Josh: The goal of the VCDX/NPX is all about meeting business requirements. It’s not about technical decision. It’s not about cool toys. Its about mapping business requirements to technical requirements. Keep moving forward and don’t get stale. Don’t bet your job on a single role. We aim to make IT staff more valuable by expanding their skillset.

George: We are looking for our IT staff to be more business oriented. We don’t want our staff just watching blinking lights. We look at what process are in place, and try to fit IT solutions into that framework. We developed a timesheet solution in 6 months, without worrying about the infrastructure.

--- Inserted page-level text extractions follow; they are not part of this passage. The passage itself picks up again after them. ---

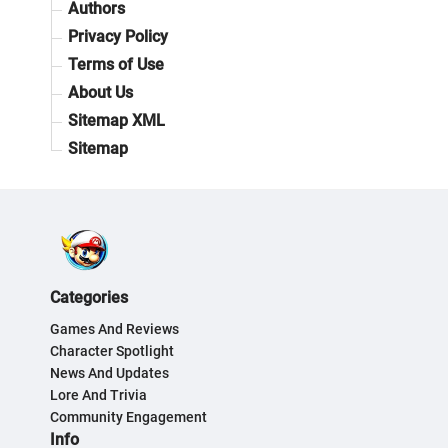
Authors
Privacy Policy
Terms of Use
About Us
Sitemap XML
Sitemap
Categories
Games And Reviews
Character Spotlight
News And Updates
Lore And Trivia
Community Engagement
Info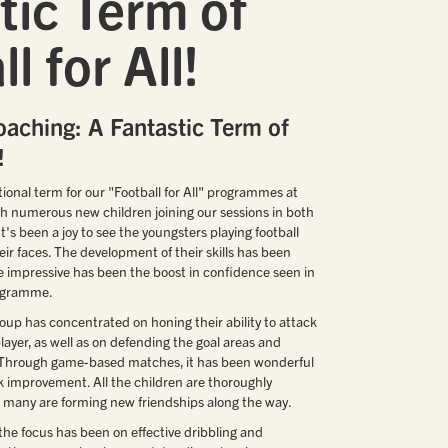
tic Term of
l for All!
oaching: A Fantastic Term of
!
ional term for our "Football for All" programmes at
th numerous new children joining our sessions in both
's been a joy to see the youngsters playing football
ir faces. The development of their skills has been
 impressive has been the boost in confidence seen in
rogramme.
roup has concentrated on honing their ability to attack
player, as well as on defending the goal areas and
. Through game-based matches, it has been wonderful
 improvement. All the children are thoroughly
nd many are forming new friendships along the way.
the focus has been on effective dribbling and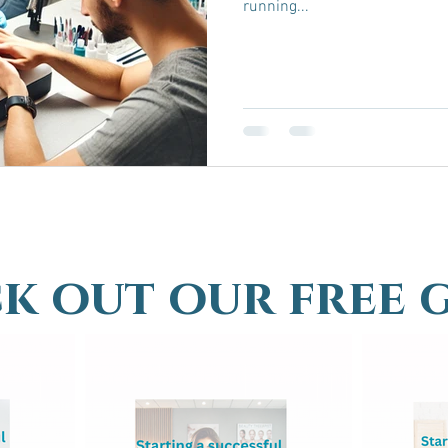
running...
k out our free 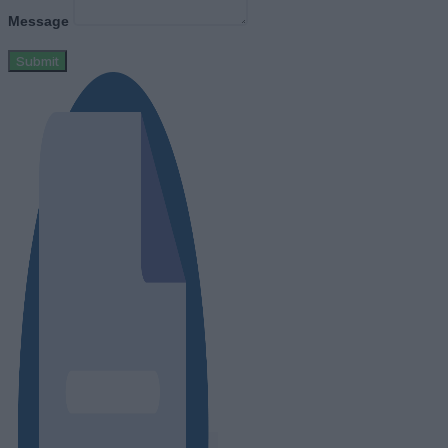
Message
Submit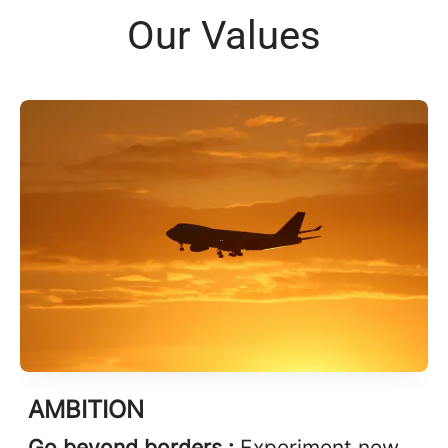
Our Values
AMBITION
Go beyond borders :
Experiment new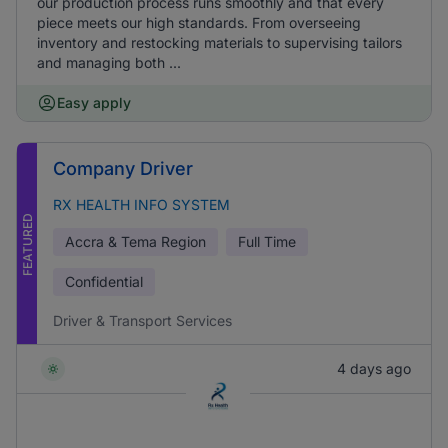
our production process runs smoothly and that every
piece meets our high standards. From overseeing
inventory and restocking materials to supervising tailors
and managing both ...
Easy apply
Company Driver
RX HEALTH INFO SYSTEM
FEATURED
Accra & Tema Region
Full Time
Confidential
Driver & Transport Services
4 days ago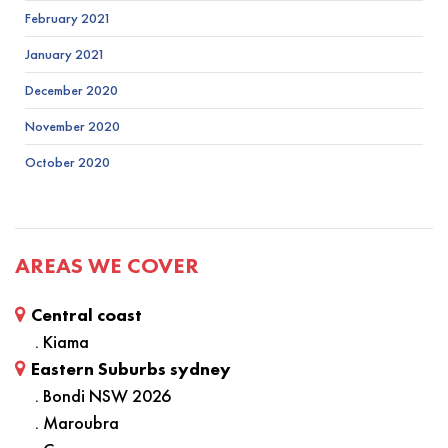
February 2021
January 2021
December 2020
November 2020
October 2020
AREAS WE COVER
Central coast
. Kiama
Eastern Suburbs sydney
. Bondi NSW 2026
. Maroubra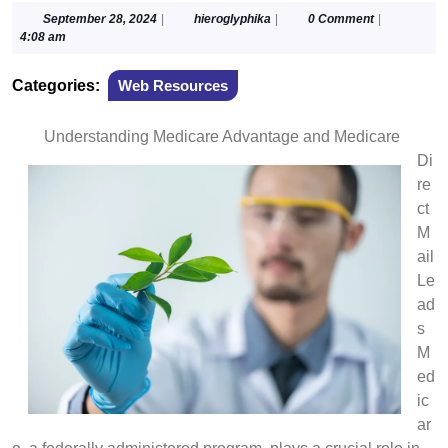
September
hieroglyphika
September 28, 2024
|
hieroglyphika
|
0 Comment
|
28,
4:08 am
2024
Categories:
Web Resources
Understanding Medicare Advantage and Medicare
Di
re
ct
M
ail
Le
ad
s
M
ed
ic
ar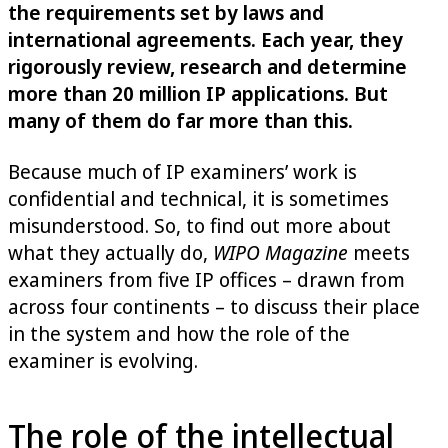
the requirements set by laws and
international agreements. Each year, they
rigorously review, research and determine
more than 20 million IP applications. But
many of them do far more than this.
Because much of IP examiners’ work is
confidential and technical, it is sometimes
misunderstood. So, to find out more about
what they actually do,
WIPO Magazine
meets
examiners from five IP offices – drawn from
across four continents – to discuss their place
in the system and how the role of the
examiner is evolving.
The role of the intellectual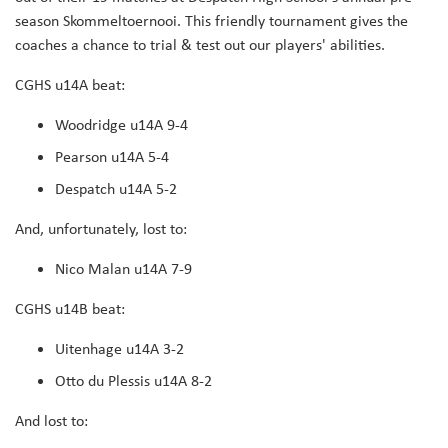
season Skommeltoernooi. This friendly tournament gives the
coaches a chance to trial & test out our players' abilities.
CGHS u14A beat:
Woodridge u14A 9-4
Pearson u14A 5-4
Despatch u14A 5-2
And, unfortunately, lost to:
Nico Malan u14A 7-9
CGHS u14B beat:
Uitenhage u14A 3-2
Otto du Plessis u14A 8-2
And lost to: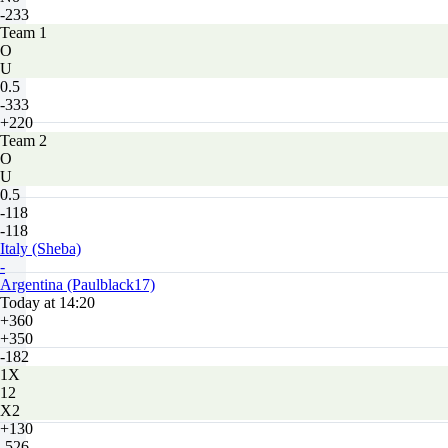
-233
Team 1
O
U
0.5
-333
+220
Team 2
O
U
0.5
-118
-118
Italy (Sheba)
-
Argentina (Paulblack17)
Today at 14:20
+360
+350
-182
1X
12
X2
+130
-526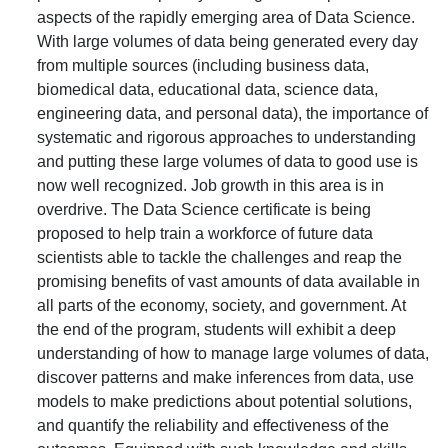
aspects of the rapidly emerging area of Data Science.
With large volumes of data being generated every day
from multiple sources (including business data,
biomedical data, educational data, science data,
engineering data, and personal data), the importance of
systematic and rigorous approaches to understanding
and putting these large volumes of data to good use is
now well recognized. Job growth in this area is in
overdrive. The Data Science certificate is being
proposed to help train a workforce of future data
scientists able to tackle the challenges and reap the
promising benefits of vast amounts of data available in
all parts of the economy, society, and government. At
the end of the program, students will exhibit a deep
understanding of how to manage large volumes of data,
discover patterns and make inferences from data, use
models to make predictions about potential solutions,
and quantify the reliability and effectiveness of the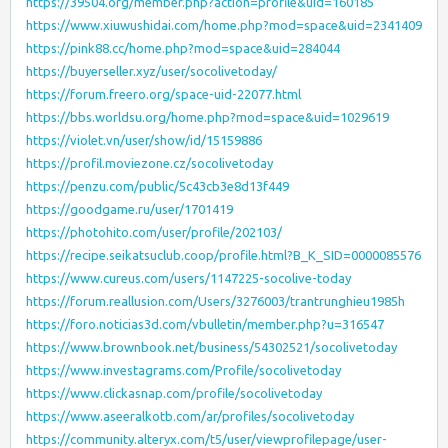
https://39504.org/member.php?action=profile&uid=160185
https://www.xiuwushidai.com/home.php?mod=space&uid=2341409
https://pink88.cc/home.php?mod=space&uid=284044
https://buyerseller.xyz/user/socolivetoday/
https://forum.freero.org/space-uid-22077.html
https://bbs.worldsu.org/home.php?mod=space&uid=1029619
https://violet.vn/user/show/id/15159886
https://profil.moviezone.cz/socolivetoday
https://penzu.com/public/5c43cb3e8d13f449
https://goodgame.ru/user/1701419
https://photohito.com/user/profile/202103/
https://recipe.seikatsuclub.coop/profile.html?B_K_SID=0000085576
https://www.cureus.com/users/1147225-socolive-today
https://forum.reallusion.com/Users/3276003/trantrunghieu1985h
https://foro.noticias3d.com/vbulletin/member.php?u=316547
https://www.brownbook.net/business/54302521/socolivetoday
https://www.investagrams.com/Profile/socolivetoday
https://www.clickasnap.com/profile/socolivetoday
https://www.aseeralkotb.com/ar/profiles/socolivetoday
https://community.alteryx.com/t5/user/viewprofilepage/user-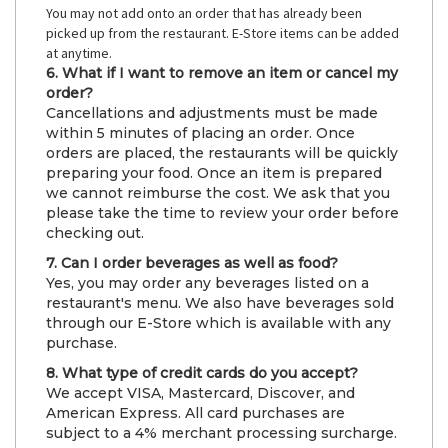
You may not add onto an order that has already been
picked up from the restaurant. E-Store items can be added
at anytime.
6. What if I want to remove an item or cancel my
order?
Cancellations and adjustments must be made
within 5 minutes of placing an order. Once
orders are placed, the restaurants will be quickly
preparing your food. Once an item is prepared
we cannot reimburse the cost. We ask that you
please take the time to review your order before
checking out.
7. Can I order beverages as well as food?
Yes, you may order any beverages listed on a
restaurant's menu. We also have beverages sold
through our E-Store which is available with any
purchase.
8. What type of credit cards do you accept?
We accept VISA, Mastercard, Discover, and
American Express. All card purchases are
subject to a 4% merchant processing surcharge.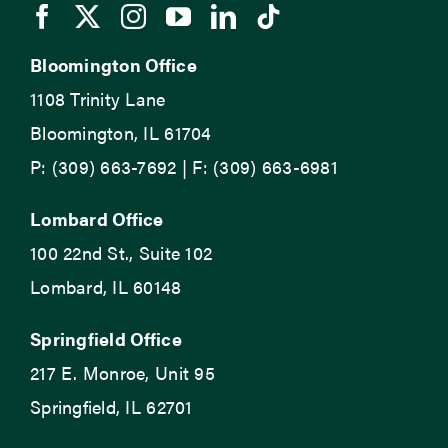
Bloomington Office
1108 Trinity Lane
Bloomington, IL 61704
P: (309) 663-7692 | F: (309) 663-6981
Lombard Office
100 22nd St., Suite 102
Lombard, IL 60148
Springfield Office
217 E. Monroe, Unit 95
Springfield, IL 62701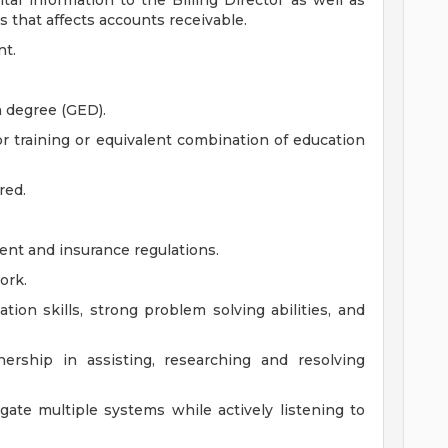
tal information to the Billing Director as well as
that affects accounts receivable.
nt.
n degree (GED).
or training or equivalent combination of education
red.
nt and insurance regulations.
ork.
tion skills, strong problem solving abilities, and
ership in assisting, researching and resolving
gate multiple systems while actively listening to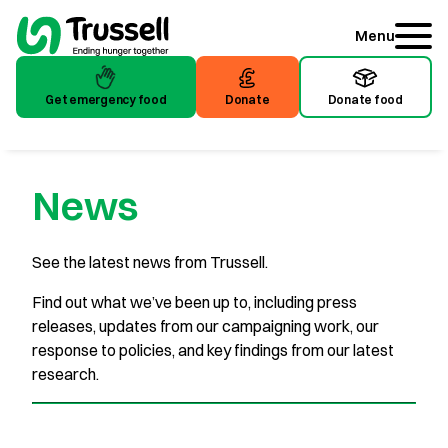
Menu
Get emergency food
Donate
Donate food
News
See the latest news from Trussell.
Find out what we’ve been up to, including press
releases, updates from our campaigning work, our
response to policies, and key findings from our latest
research.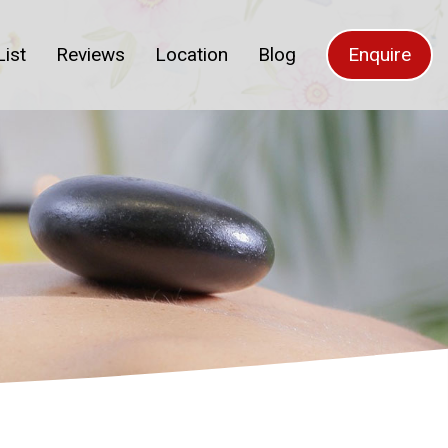
List
Reviews
Location
Blog
Enquire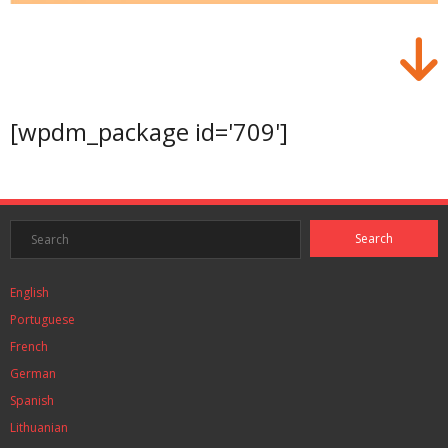
[wpdm_package id='709']
English
Portuguese
French
German
Spanish
Lithuanian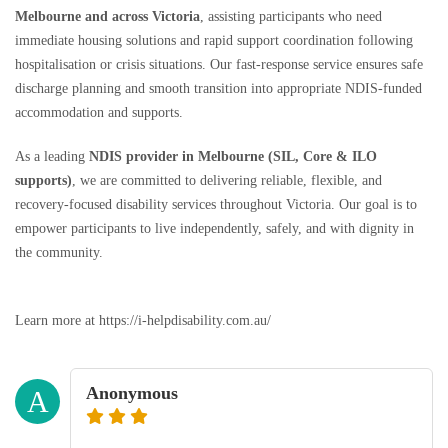
Melbourne and across Victoria
, assisting participants who need
immediate housing solutions and rapid support coordination following
hospitalisation or crisis situations. Our fast-response service ensures safe
discharge planning and smooth transition into appropriate NDIS-funded
accommodation and supports.
As a leading
NDIS provider in Melbourne (SIL, Core & ILO
supports)
, we are committed to delivering reliable, flexible, and
recovery-focused disability services throughout Victoria. Our goal is to
empower participants to live independently, safely, and with dignity in
the community.
Learn more at https://i-helpdisability.com.au/
Anonymous
A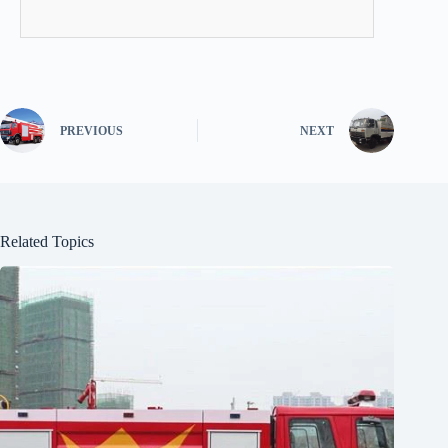
PREVIOUS
NEXT
Related Topics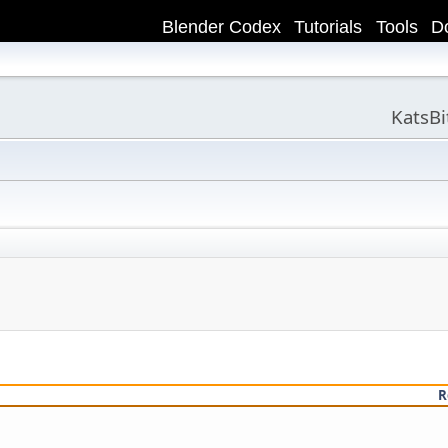
Blender Codex
Tutorials
Tools
D
KatsB
R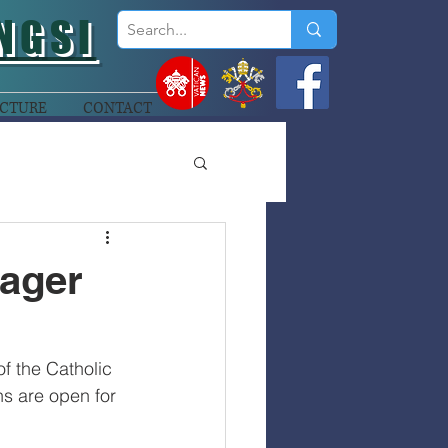
NGSI
CTURE
CONTACT
nager
f the Catholic 
s are open for 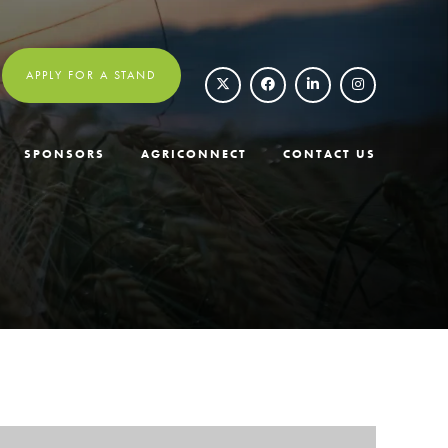
APPLY FOR A STAND
SPONSORS
AGRICONNECT
CONTACT US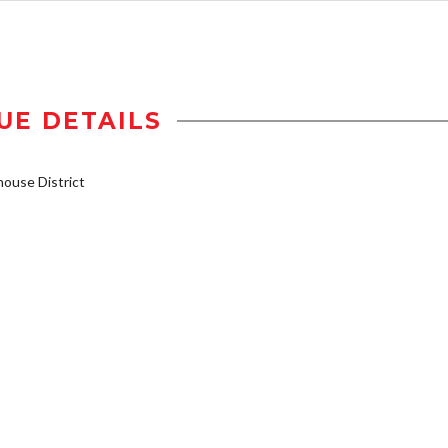
UE DETAILS
ouse District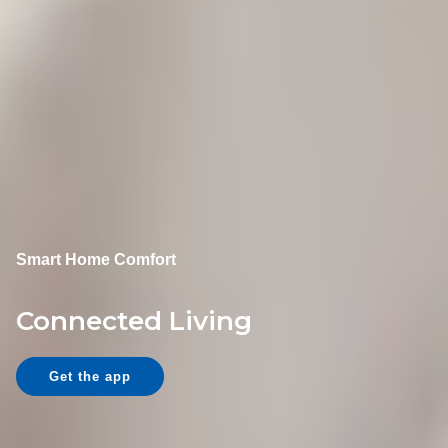
Smart Home Comfort
Connected Living
Get the app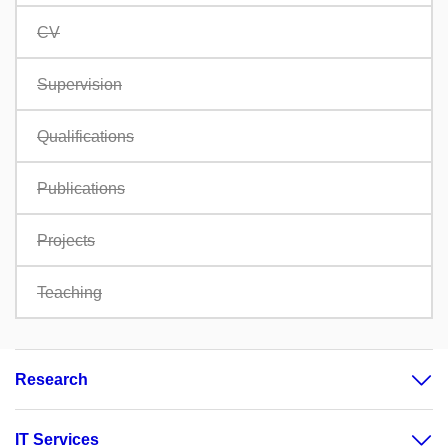
CV
Supervision
Qualifications
Publications
Projects
Teaching
Research
IT Services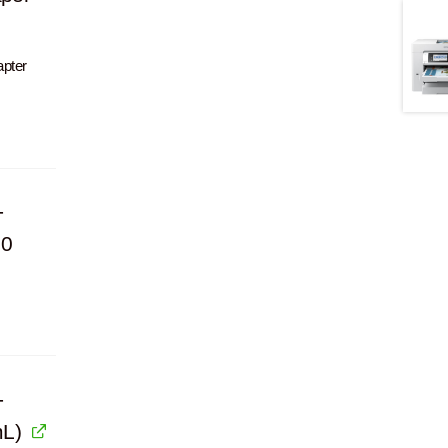
apter
-
00
-
mL)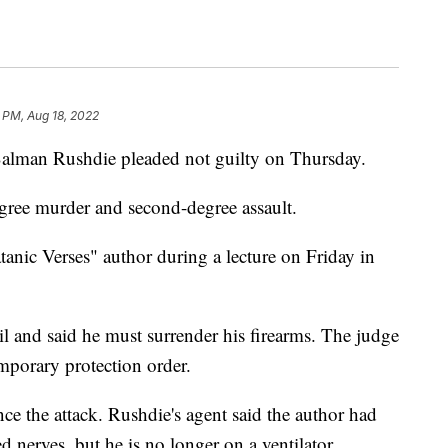
 PM, Aug 18, 2022
Salman Rushdie pleaded not guilty on Thursday.
gree murder and second-degree assault.
anic Verses" author during a lecture on Friday in
il and said he must surrender his firearms. The judge
emporary protection order.
ce the attack. Rushdie's agent said the author had
d nerves, but he is no longer on a ventilator.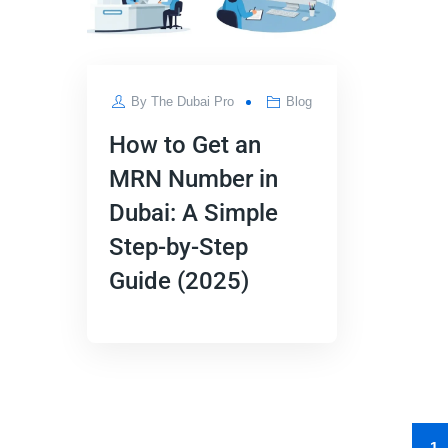
By
The Dubai Pro
Blog
How to Get an
MRN Number in
Dubai: A Simple
Step-by-Step
Guide (2025)
1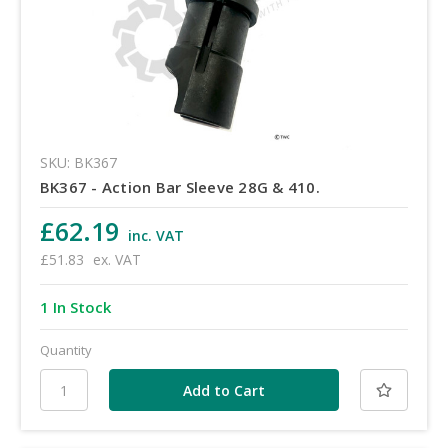
SKU: BK367
BK367 - Action Bar Sleeve 28G & 410.
£62.19
inc. VAT
£51.83
ex. VAT
1 In Stock
Quantity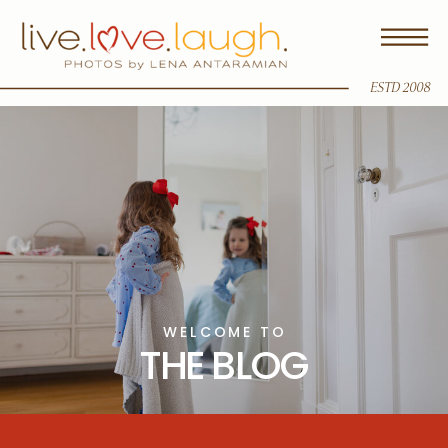
ESTD 2008
WELCOME TO
THE BLOG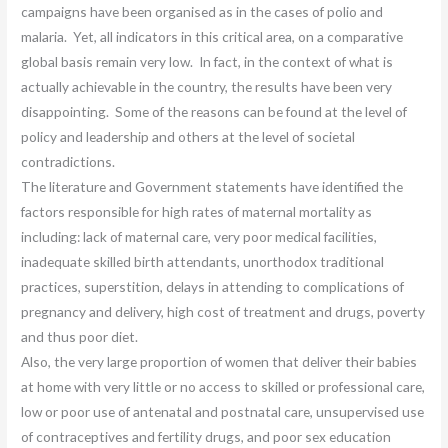
campaigns have been organised as in the cases of polio and
malaria. Yet, all indicators in this critical area, on a comparative
global basis remain very low. In fact, in the context of what is
actually achievable in the country, the results have been very
disappointing. Some of the reasons can be found at the level of
policy and leadership and others at the level of societal
contradictions.
The literature and Government statements have identified the
factors responsible for high rates of maternal mortality as
including: lack of maternal care, very poor medical facilities,
inadequate skilled birth attendants, unorthodox traditional
practices, superstition, delays in attending to complications of
pregnancy and delivery, high cost of treatment and drugs, poverty
and thus poor diet.
Also, the very large proportion of women that deliver their babies
at home with very little or no access to skilled or professional care,
low or poor use of antenatal and postnatal care, unsupervised use
of contraceptives and fertility drugs, and poor sex education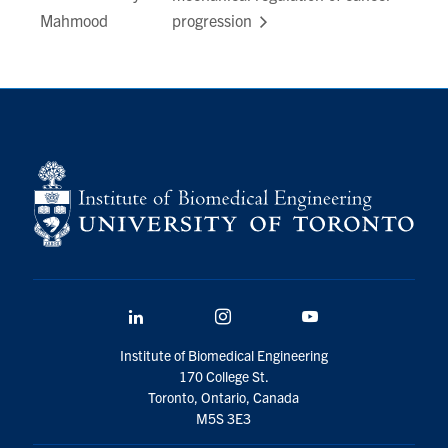
Mahmood
progression
LinkedIn
Instagram
YouTube
Institute of Biomedical Engineering
170 College St.
Toronto, Ontario, Canada
M5S 3E3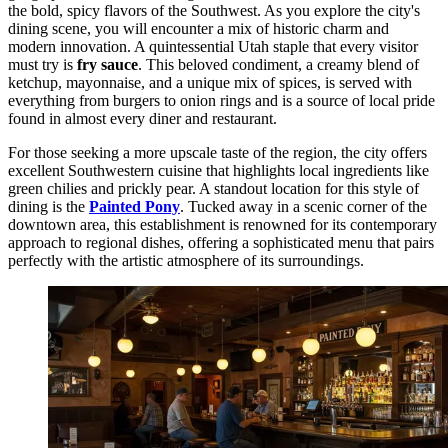
the bold, spicy flavors of the Southwest. As you explore the city's
dining scene, you will encounter a mix of historic charm and
modern innovation. A quintessential Utah staple that every visitor
must try is
fry sauce
. This beloved condiment, a creamy blend of
ketchup, mayonnaise, and a unique mix of spices, is served with
everything from burgers to onion rings and is a source of local pride
found in almost every diner and restaurant.
For those seeking a more upscale taste of the region, the city offers
excellent Southwestern cuisine that highlights local ingredients like
green chilies and prickly pear. A standout location for this style of
dining is the
Painted Pony
. Tucked away in a scenic corner of the
downtown area, this establishment is renowned for its contemporary
approach to regional dishes, offering a sophisticated menu that pairs
perfectly with the artistic atmosphere of its surroundings.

Audience question: Can you tell us about support and how good it is? Our POC SEs are spot-on.

Matt: Nutanix support is even better than the product. We had a small problem, and called them up. They blew my mind. There aren’t any level 1 or level 2 guys, they are level 3 guys. The guys you get can solve your problems.

Josh: We had a customer that had four hardware failures in a short period. No downtime or data loss. We shipped them new hardware of course. I did the design for them, so I flew to their site at no cost just to put their mind at ease.

Audience question: Can you talk about your old storage arrays, and we have a bunch of storage admins that are nervous about changing platforms.

Bob: We used compellent. We would have had to upgrade controllers and disks. It would have cost us 500K to upgrade, and it was a forklift upgrade. The hyperconverged upgrade only cost 200K. We like the linear scalability. We could use any storage vendor, but don’t like the forklift upgrades and all that cost.

Matt: You can achieve the same outcome using traditional storage, But you don’t do it in the same time, and it will be more complex. We don’t like forklift upgrades. With Nutanix you eliminate forklift upgrades.

Josh: With Nutanix all writes always hit SSD. So your writes are always consistent. Ya these guys ran SQL on Nutanix first, which is somewhat unheard of.